A diretora do Convento de Cristo antecipa a disponibilidade dos claustros, que foram alvo de intervenções financiadas pelo PRR, para setembro, e o Terreiro de Armas para outubro. O presidente do Património Cultural informou que o projeto sofreu reformulações para garantir a salvaguarda do monumento.
Em declarações concedidas à Lusa, Andreia Galvão, diretora do Convento de Cristo, salientou que a relevância de um monumento transcende o período do PRR, enfatizando a necessidade de manter a valorização e preservação do Convento e de revitalizar o espaço restaurado através de novos projetos após a conclusão das obras.
O Convento de Cristo, classificado como Património Mundial e localizado em Tomar, no distrito de Santarém, recebeu inicialmente um aporte de 5,2 milhões de euros do Plano de Recuperação e Resiliência (PRR). Este financiamento era destinado à reabilitação do Paço Henriquino, Alcáçova/Castelo, jardim e aos claustros.
Andreia Galvão especificou que os claustros de Santa Bárbara, D. João III e Lavagem estarão totalmente acessíveis ao circuito de visitas ainda neste mês. A finalização dos trabalhos no Terreiro de Armas está prevista para ocorrer em outubro. A diretora esclareceu que a última reunião de acompanhamento da obra aconteceu em 31 de agosto, momento em que estavam sendo encerrados os processos e realizados os ajustes finais referentes ao trabalho executado dentro do prazo estabelecido pelo PRR.

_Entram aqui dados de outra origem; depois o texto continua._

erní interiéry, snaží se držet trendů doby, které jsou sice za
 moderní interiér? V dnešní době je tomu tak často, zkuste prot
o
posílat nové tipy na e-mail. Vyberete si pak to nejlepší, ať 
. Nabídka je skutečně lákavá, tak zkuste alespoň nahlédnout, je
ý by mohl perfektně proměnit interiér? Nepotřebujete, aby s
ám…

No entanto, existem atividades em andamento, como as do Pátio da Botica, que, segundo Andreia Galvão, excedem o prazo do PRR. Ela estima que essas intervenções correntes serão concluídas até o fim do ano.
João Soalheiro, presidente do Património Cultural, explicou à Lusa que o plano inicial precisou ser modificado durante sua execução, especialmente no que tange ao Paço Henriquino. Ele mencionou que o itinerário proposto originalmente teve que ser corrigido no meio do caminho.

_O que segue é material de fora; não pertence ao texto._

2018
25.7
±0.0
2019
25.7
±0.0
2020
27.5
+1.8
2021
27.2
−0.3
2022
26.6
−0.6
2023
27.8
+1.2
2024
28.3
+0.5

Soalheiro relatou que uma empreitada destinada ao Paço Henriquino, avaliada em aproximadamente quatro milhões de euros, necessitou ser encurtada. Segundo ele, certas soluções planejadas mostraram-se incompatíveis com as características patrimoniais que foram posteriormente identificadas.

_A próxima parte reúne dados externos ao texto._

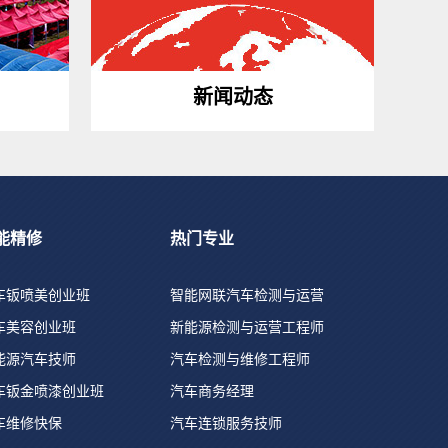
新闻动态
能精修
热门专业
车钣喷美创业班
智能网联汽车检测与运营
车美容创业班
新能源检测与运营工程师
能源汽车技师
汽车检测与维修工程师
车钣金喷漆创业班
汽车商务经理
车维修快保
汽车连锁服务技师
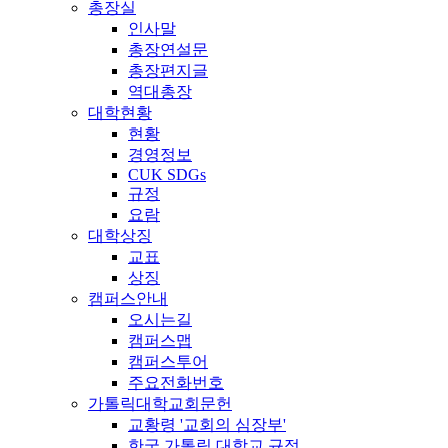
총장실
인사말
총장연설문
총장편지글
역대총장
대학현황
현황
경영정보
CUK SDGs
규정
요람
대학상징
교표
상징
캠퍼스안내
오시는길
캠퍼스맵
캠퍼스투어
주요전화번호
가톨릭대학교회문헌
교황령 '교회의 심장부'
한국 가톨릭 대학교 규정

O responsável afirmou que, naquele momento, perceberam que prosseguir com o projeto contratualizado acarretaria a destruição de patrimônio. Ele ressaltou que isso não decorreu de um planejamento falho, mas sim de um conhecimento inicial «superficial» das características do monumento, notadamente pela ausência da participação da arqueologia.
Como exemplo, citou uma área onde havia previsão de instalação de um elevador por questões de acessibilidade, mas que se revelou pertencer a uma das partes mais antigas do edifício, datada do século XV. Por essa razão, foi necessário recuar, adotando uma postura patrimonial de reavaliação e recalibração da situação.
Soalheiro detalhou que a reforma dos claustros de Santa Bárbara e D. João III representa mais de 1,7 milhão de euros, enquanto os trabalhos no Claustro da Lavagem, Paço Henriquino e Terreiro de Armas somam mais de 1,5 milhão de euros. O Pátio da Botica custará cerca de 400 mil euros e visa possibilitar o encerramento do circuito de visitas com maior qualidade e garantias.
O Património Cultural não divulgou à Lusa o custo final total do PRR no Convento de Cristo, considerando as mudanças feitas no orçamento inicial de 5,2 milhões de euros. O instituto esclareceu que cumprir o prazo de 31 de agosto não significa que todos os contratos em cada estrutura estejam integralmente finalizados naquela data.
João Soalheiro acrescentou que a meta europeia exigia a conclusão das «obras principais» em 81 museus, monumentos e palácios, bem como nos três teatros nacionais envolvidos, estimando que as demais ações do PRR terminarão até o final do ano.
Adicionalmente ao PRR, há planos para outras melhorias no Convento de Cristo, incluindo a musealização do piso térreo do Claustro da Lavagem, programada para o início de 2027. Andreia Galvão informou que este novo núcleo integrará parte do acervo reunido pela União dos Amigos dos Monumentos da Ordem de Cristo (UAMOC), composto por itens funerários e monográficos, além de elementos esculturais e arquitetônicos próprios do monumento.
Também está prevista a instalação de iluminação cênica na Janela do Capítulo, e a luminotécnica de valorização artística da Charola e da Nave Manuelina deve ser concluída em breve, sendo estas últimas intervenções não contempladas no âmbito do PRR.